Is there a particular reason fds are being passed around this way?
Is there a particular reason fds are being passed around this way?
Maybe @bgalehouse could shed some light here as the original author of Fleetspeak. My guess would be because it is simple and in Go nobody bothers with safety anyway. Do you have any suggestions on how one could pass file descriptors (cross-process and cross-language) more safely?
More specific question: where do these fds come from? Is there some method by which the other process is obtaining fds for this one without this process knowing? I'm not a linux I/O expert but in my experience typically the only way to get a valid fd is to open it somehow in your own process.
I think the "fully safe" way to do this would be for this process to keep track of such fds it creates and then select from that list. But that really depends on where these fds originate. (This may have unacceptable perf implications)
More specific question: where do these fds come from?
So, Fleetspeak is something that allows endpoint agents (such as GRR) to talk to a remote server. Each of these endpoint agents is spawned as a child process of Fleetspeak that handles these file descriptors for you. This crate is something that such endpoint agents written in Rust (at the moment: specifically RRG) can use to communicate with this parent process.
Is there some method by which the other process is obtaining fds for this one without this process knowing?
Fleetspeak does not handle these file descriptors to other processes. Each child process it spawns receives its own unique pair to communicate with Fleetspeak. Of course in the world of operating systems other privileged processes can sniff file descriptors open by other processes and do fancy stuff but this is not something we can help (but this is the same as playing around with /dev/mem
).
I'm not a linux I/O expert but in my experience typically the only way to get a valid fd is to open it somehow in your own process.
... or by inheriting it from the parent in this case (I believe).
I think the best way to think about these two descriptors handled by Fleetspeak to its child processes as alternative stdin
and stdout
(so, the parent process can use to to send data and receive data from the child but nobody else). As for why it is custom descriptors and not just stdin
and stdout
—I don't know, I guess some agents might want to use these for other purposes (e.g. logging).
Aha, parent processes, forgot about that.
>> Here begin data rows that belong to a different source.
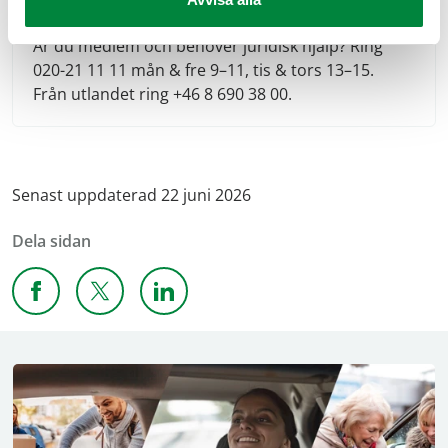
Ring vår jurist
Är du medlem och behöver juridisk hjälp? Ring
020-21 11 11 mån & fre 9–11, tis & tors 13–15.
Från utlandet ring +46 8 690 38 00.
Senast uppdaterad 22 juni 2026
Dela sidan
Dela sidan på Facebook
Dela sidan på X
Dela sidan på Linkedin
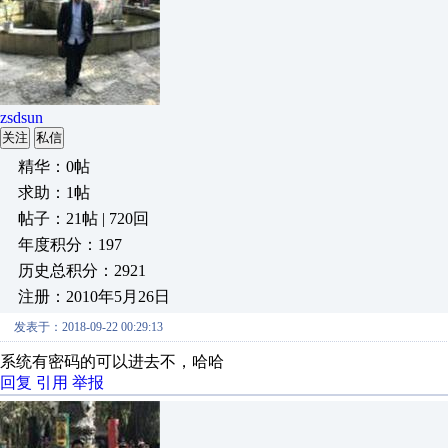
zsdsun
关注
私信
精华：0帖
求助：1帖
帖子：21帖 | 720回
年度积分：197
历史总积分：2921
注册：2010年5月26日
发表于：2018-09-22 00:29:13
系统有密码的可以进去不，哈哈
回复
引用
举报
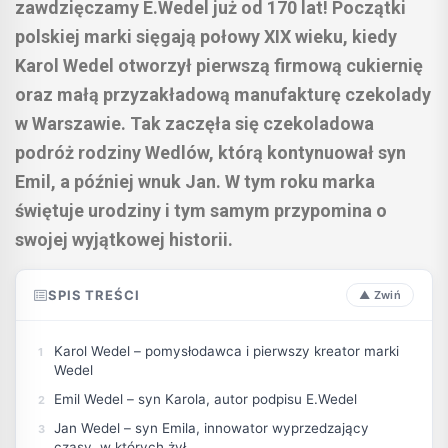
zawdzięczamy E.Wedel już od 170 lat! Początki
polskiej marki sięgają połowy XIX wieku, kiedy
Karol Wedel otworzył pierwszą firmową cukiernię
oraz małą przyzakładową manufakturę czekolady
w Warszawie. Tak zaczęła się czekoladowa
podróż rodziny Wedlów, którą kontynuował syn
Emil, a później wnuk Jan. W tym roku marka
świętuje urodziny i tym samym przypomina o
swojej wyjątkowej historii.
SPIS TREŚCI
Karol Wedel – pomysłodawca i pierwszy kreator marki
Wedel
Emil Wedel – syn Karola, autor podpisu E.Wedel
Jan Wedel – syn Emila, innowator wyprzedzający
czasy, w których żył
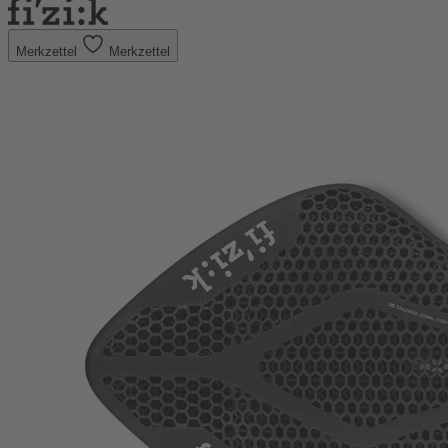
Merkzettel
Merkzettel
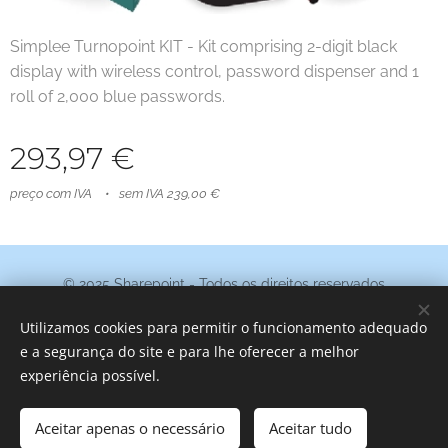
Simplee Turnopoint KIT - Kit comprising 2-digit black
display with wireless control, password dispenser and 1
roll of 2,000 blue passwords.
293,97
€
preço com IVA
sem IVA 239,00 €
© 2025 Sharepoint - Todos os direitos reservados
Termos e Condições
|
Política de Privacidade
Utilizamos cookies para permitir o funcionamento adequado
Cookies
e a segurança do site e para lhe oferecer a melhor
experiência possível.
Adicionar ao carrinho
Aceitar apenas o necessário
Aceitar tudo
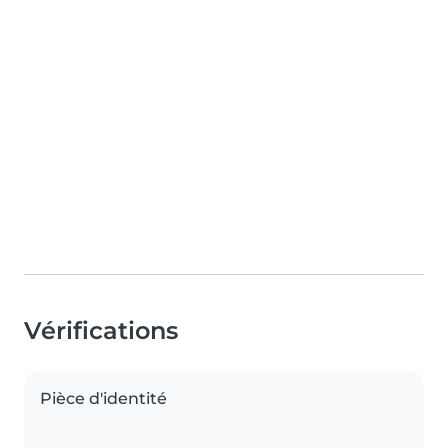
Vérifications
Pièce d'identité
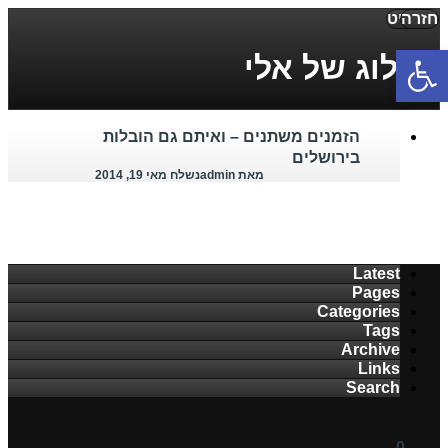
חזרה
תפריט
פתח סרגל נגישות
הבלוג של אלי
הזמנים משתנים – ואיתם גם הובלות
בירושלים
מאת admin
נשלח מאי 19, 2014
Latest
Pages
Categories
Tags
Archive
Links
Search
0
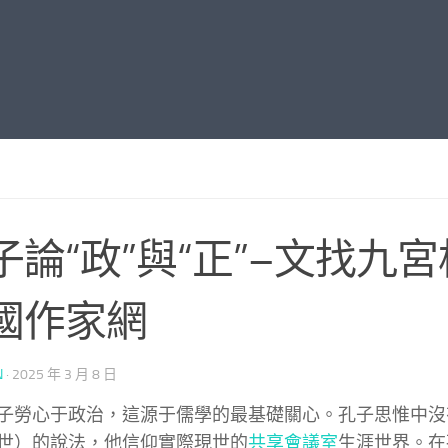
子論“政”與“正”–文找九宮
國作家網
N
·
2025 年 3 月 8 日
子勞心于政治，這源于儒學的最基礎關心。孔子思惟中沒有
世）的說法，他信仰實際現世的
共享會議室
生涯世界。在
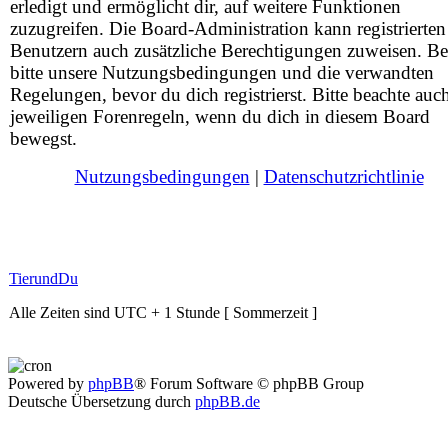
erledigt und ermöglicht dir, auf weitere Funktionen
zuzugreifen. Die Board-Administration kann registrierten
Benutzern auch zusätzliche Berechtigungen zuweisen. Be
bitte unsere Nutzungsbedingungen und die verwandten
Regelungen, bevor du dich registrierst. Bitte beachte auc
jeweiligen Forenregeln, wenn du dich in diesem Board
bewegst.
Nutzungsbedingungen
|
Datenschutzrichtlinie
TierundDu
Alle Zeiten sind UTC + 1 Stunde [ Sommerzeit ]
Powered by
phpBB
® Forum Software © phpBB Group
Deutsche Übersetzung durch
phpBB.de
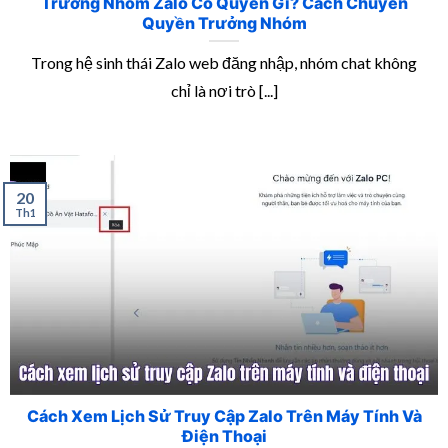
Trưởng Nhóm Zalo Có Quyền Gì? Cách Chuyển
Quyền Trưởng Nhóm
Trong hệ sinh thái Zalo web đăng nhập, nhóm chat không
chỉ là nơi trò [...]
20
Th1
Cách Xem Lịch Sử Truy Cập Zalo Trên Máy Tính Và
Điện Thoại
So the situation is basically that this is safe as long as it is called in libraries code intended to be invoked in a particular way.
stdio is definitely one option.
Another one would be to have it not be a lazy_static and pass it down via arguments; so you can ensure its provenance, and then declare that binaries using this need to basically declare that they are unsafe when called in ways other than as a child process. This would be a major change though.
Could also be managed by sharing memory with the child process or something but seems suboptimal.
Sorry for coming late to the party, but yes, you seem to understand the situation. The communications mechanism is inspired by stdin and stdout, but doesn't use them. Originally we always used the next descriptors values after stdout, stdin, stderr, but IIRC we switched to passing the FD values through env variables because we didn't trust our ability to control them, especially during unit tests.
This approach is both notionally and internally simpler than the named socket dance that we do when we don't have the parent-child relationship. No permissions to try to get right, no chance of connecting to the wrong process, etc.
As for why we don't use stdin and stdout: stdout in particular is dangerous because it's easy to have spurious stdout messages from libraries or whatnot, especially if you are starting with a large existing python code base.
Regarding checking that we are being run as expected, the relevant env variables should be a good way to judge if actually being run by FS, and if the env variable aren't set, I think you can just crash. If you want additional confirmation, maybe run fcntl
F_GETFL
or a similar syscall to check the fds before using them.
The way we instantiate
std::fs::File
objects from file descriptors passed by Fleetspeak is a violation of safety invariants as we cannot know whether it is truly valid. We should somehow verify that the descriptor is indeed valid.